Segment Open

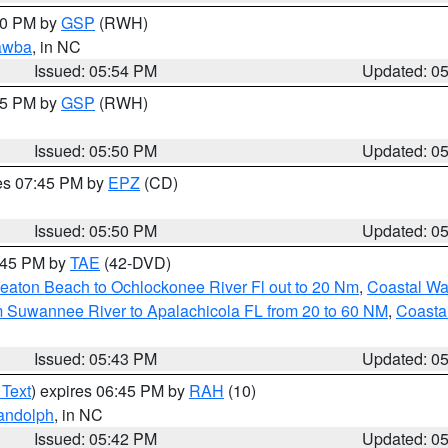
:00 PM by
GSP
(RWH)
awba
, in NC
Issued: 05:54 PM
Updated: 0
:45 PM by
GSP
(RWH)
Issued: 05:50 PM
Updated: 0
res 07:45 PM by
EPZ
(CD)
Issued: 05:50 PM
Updated: 0
8:45 PM by
TAE
(42-DVD)
eaton Beach to Ochlockonee River Fl out to 20 Nm
,
Coastal Wa
m Suwannee River to Apalachicola FL from 20 to 60 NM
,
Coasta
Issued: 05:43 PM
Updated: 0
 Text
) expires 06:45 PM by
RAH
(10)
andolph
, in NC
Issued: 05:42 PM
Updated: 0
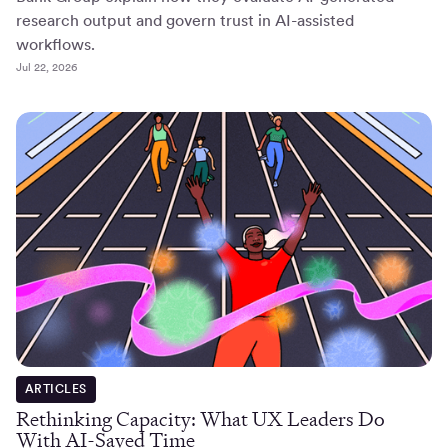
research output and govern trust in AI-assisted
workflows.
Jul 22, 2026
ARTICLES
Rethinking Capacity: What UX Leaders Do
With AI-Saved Time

Segment Closed

What is expected: Copy out, exactly as written, the line that contains "Rethinking Capacity: What UX Leaders Do" along with every line that comes after it in the material above, and nothing else.

Your solution:
Rethinking Capacity: What UX Leaders Do
With AI-Saved Time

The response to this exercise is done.